Exactly, and it’s extremely tough. Being able to tell what’s a trend versus what’s actually real, what’s going to have a fundamental impact and transform things.

Even within AI, there’s a lot that’s just trendy. Look at the biggest AI companies. Most chased after flashy things you can do with AI: generating images, emojis, videos. Anthropic (Claude) obsessed over one thing — using AI to write code — and that turned out to be a trillion-dollar idea, much bigger than anything else.

Being able to detect what’s a real, fundamental shift versus what just sounds exciting today and will fade, that’s the real skill. If you can bring the cost of building software down to zero, the world transforms. We’re seeing that happen in real time.

I also wanted to ask about the upcoming Inman Connect San Diego conference. I know you’ll be busy, speaking a few times. What are you most looking forward to, and what will you be speaking about?

I’ll be speaking about a few different AI-related topics — the AI workforce and the theme that the industry has enough software; what it needs is more of an AI workforce.

One key thing: If you have 15 or 18 different products to get your work done — which is common in real estate — you end up with a bunch of segregated AI assistants across different silos. Essentially, you have “a genius with amnesia,” because none of them have access to anything else. That’s why having a connected layer of data is so important. If the industry doesn’t invest in that now, it won’t be able to take advantage of what comes next in AI.

More broadly, I think the industry is going through its biggest transition ever — probably bigger than the internet — including in how people get their information. There’s no shortage of headlines in this industry; what we really need is a map.

I hope Inman can play that role for the industry as agents and brokers navigate this shift. Being part of that conversation, not just commenting from the sidelines, is exciting to me, and this is the best time to do it.

What advice would you give to someone attending Inman Connect for the first time who wants to get the most out of it?

Do your homework beforehand. There are two things you get out of these events: networking and content. You can get content from the comfort of your sofa with an Inman subscription. But showing up in person means recognizing that everyone else has made the same investment and that this is a people-person industry.

I highly recommend doing homework on who’s going to be there and who you should talk to, so you can actually network once you’re there.

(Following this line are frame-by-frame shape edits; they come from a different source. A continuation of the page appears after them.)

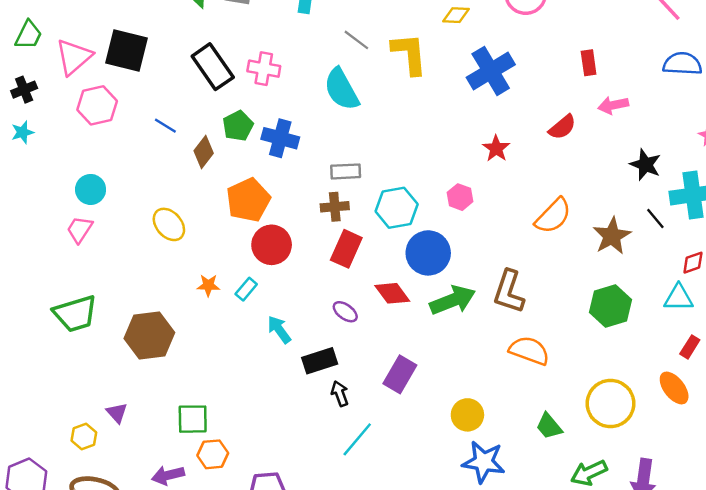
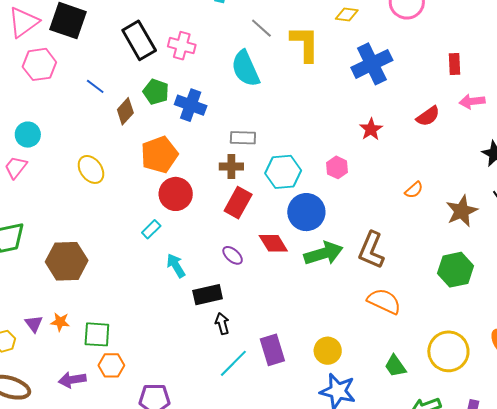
green pentagon: (238, 126) -> (156, 92), turned -30
orange semicircle: (553, 216) -> (414, 190), size x0.6
orange star: (208, 285) -> (60, 322), moved
purple rectangle: (400, 374) -> (272, 350), moved, turned -52

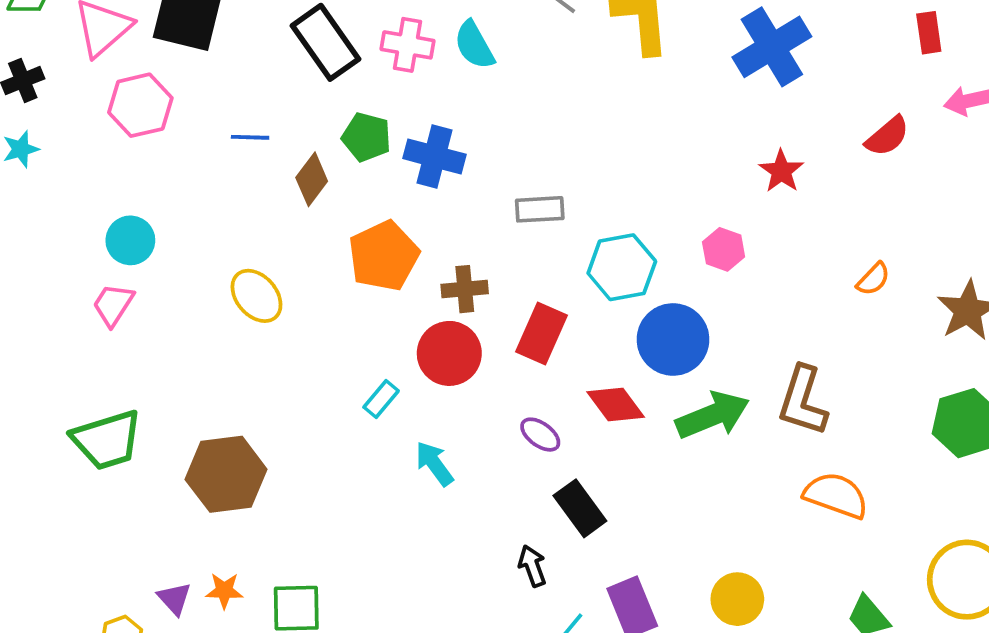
cyan semicircle: (245, 69) -> (474, 45), moved, size x0.7
blue line: (95, 86) -> (250, 137), turned -30
brown cross: (231, 167) -> (465, 289), moved
red circle: (176, 194) -> (449, 353), moved
black rectangle: (208, 295) -> (580, 508), moved, turned 72

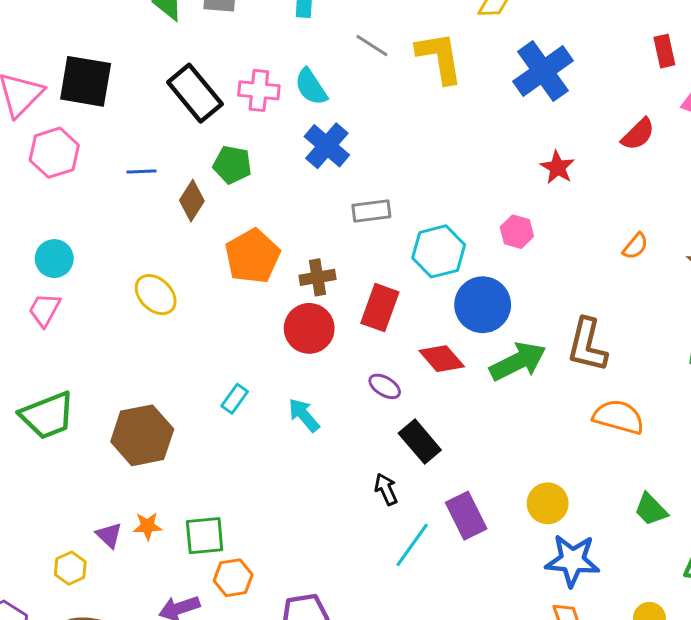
blue cross: (435, 156) -> (327, 146), moved, turned 30
cyan rectangle: (381, 399) -> (235, 399), moved

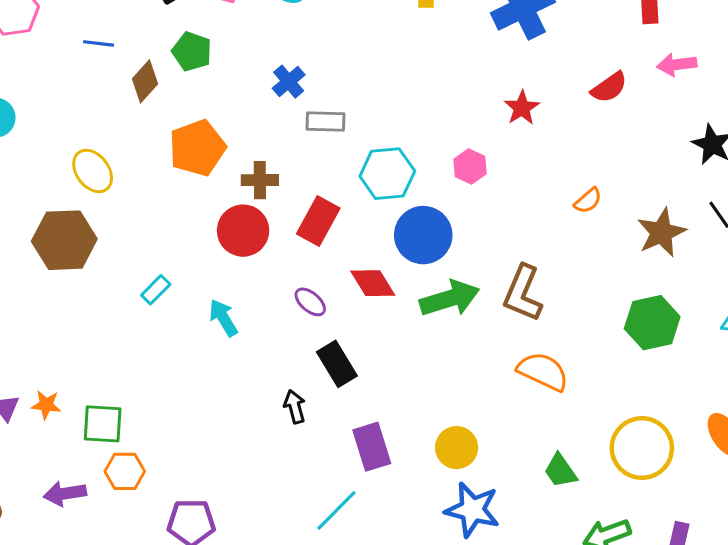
blue cross: (327, 146) -> (289, 82), moved, size x0.7
brown hexagon: (142, 435) -> (64, 240), moved
cyan line: (412, 545) -> (336, 510), moved

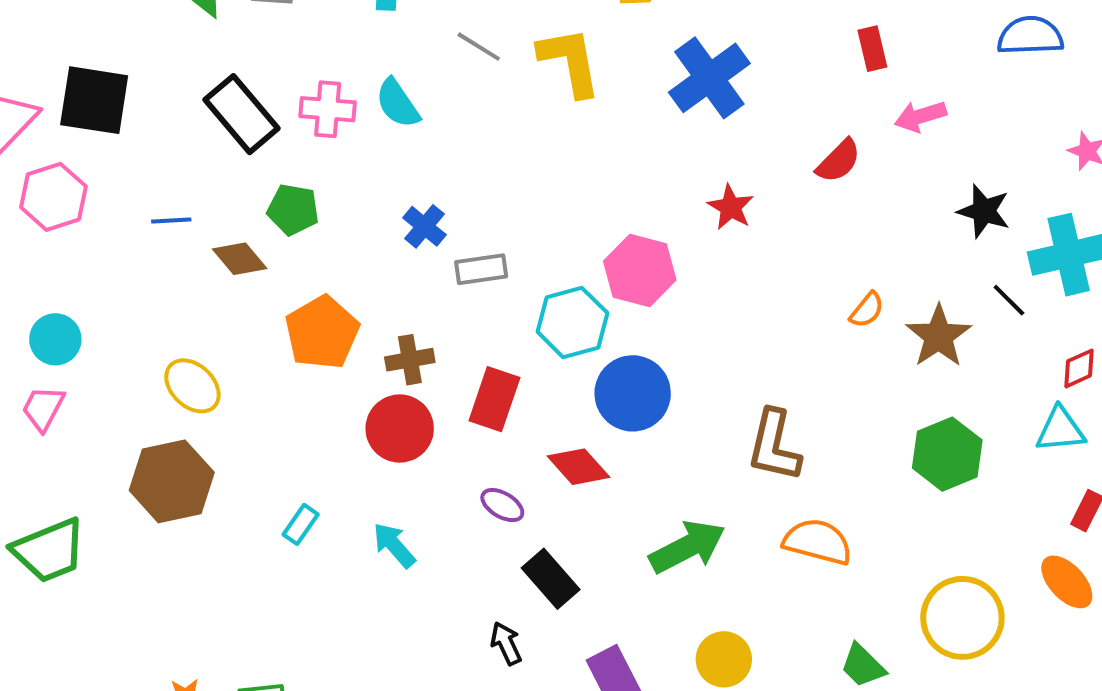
brown diamond: (145, 81) -> (240, 259), turned -72
pink hexagon: (470, 167) -> (640, 270), moved, size x1.6
orange semicircle: (588, 201) -> (867, 310), moved
green arrow: (450, 298) -> (687, 547), moved

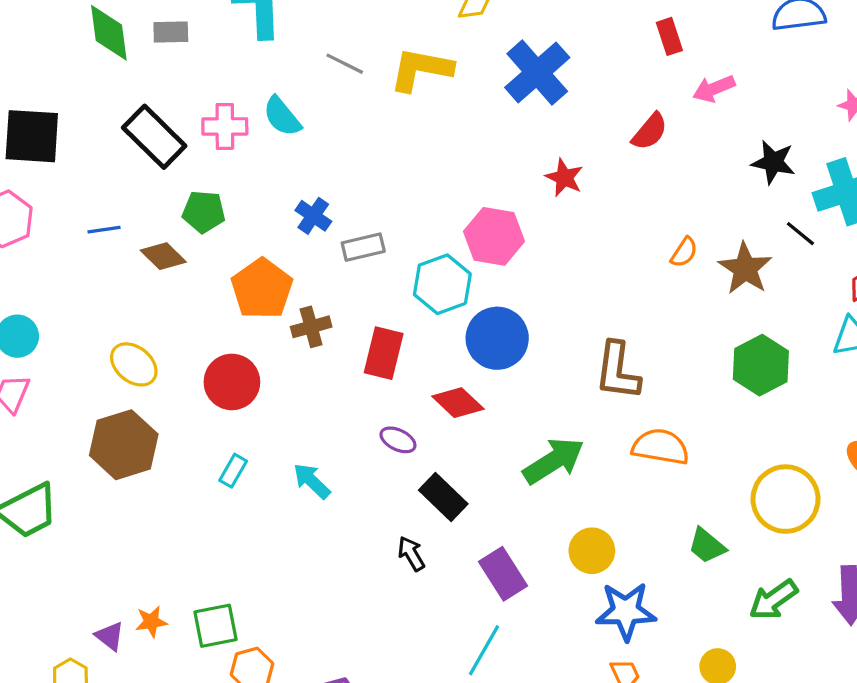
yellow L-shape: (570, 62) -> (421, 69), turned -64
orange pentagon: (322, 332) -> (262, 289), moved
red circle: (400, 428) -> (232, 382), moved

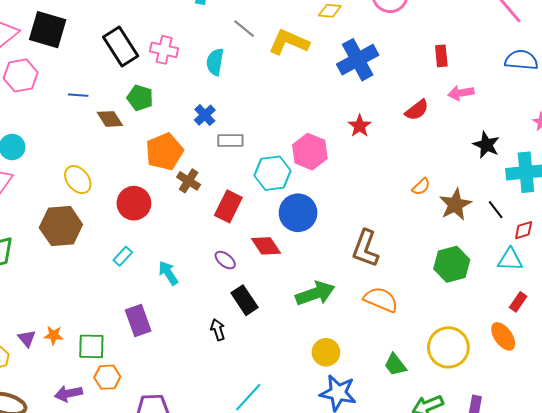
cyan semicircle: (282, 116) -> (215, 62), moved, turned 36
black line: (800, 234) -> (496, 210), moved
brown cross: (311, 327) -> (189, 181), turned 35
purple rectangle: (503, 574) -> (138, 321), moved

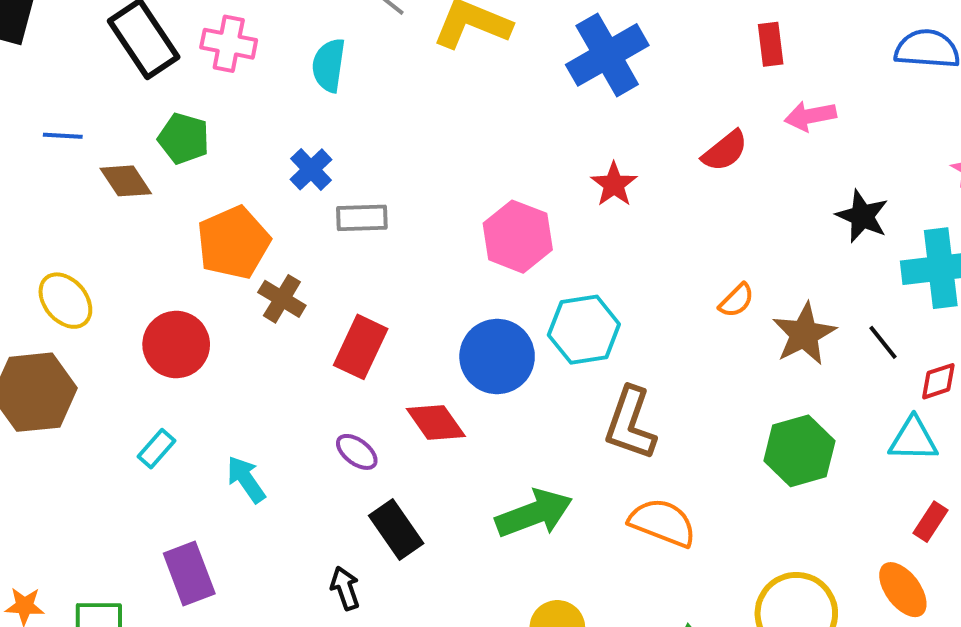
cyan hexagon: (273, 173) -> (584, 330), moved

There are usually events after the main conference, too — receptions and the like — and I recommend participating in those. The conversations that happen in those rooms are invaluable; you don’t find them online.

Content matters too. Inman is strong on that front, and this is a special time in the industry, so it’s worth staying tuned in. Get the agenda ahead of time, find out who’s speaking and on which topics, and bookmark sessions in the app, or add them to your calendar so you don’t miss anything.

Pre-booking meetings is also a great idea, since people get so busy. If you’ve pre-booked and put it on your calendar, that’s a win.

You recently joined the Inman Advisory Council, whose goal is to get expert opinions like yours on how to remake Inman into a dynamic media, membership and community platform. What do you think the real estate industry needs most from trade media sources right now?

I touched on it a bit earlier. I think the industry doesn’t need more headlines; it needs a map. My hope is that Inman becomes the place that helps agents and brokers navigate the shift underway, whether it’s AI or industry consolidation. Not just reporting on it and adding to the noise, but providing clarity on what to actually do about it.

I think in a moment of this much change, the storyteller matters as much as the story. That’s why I joined this advisory group, and that’s what I’m hoping to contribute.

The timing wasn’t an accident. The next three years will decide who thrives in this industry for the next 30. And the conversation needs voices from people actually building the technology, not just commenting on it.

I think it’s great that [Inman CEO] Tom [Bohn] is coming into his new role with a fresh perspective on how media can serve our industry. The timing couldn’t be better. This is the biggest transition since the internet. Maybe bigger.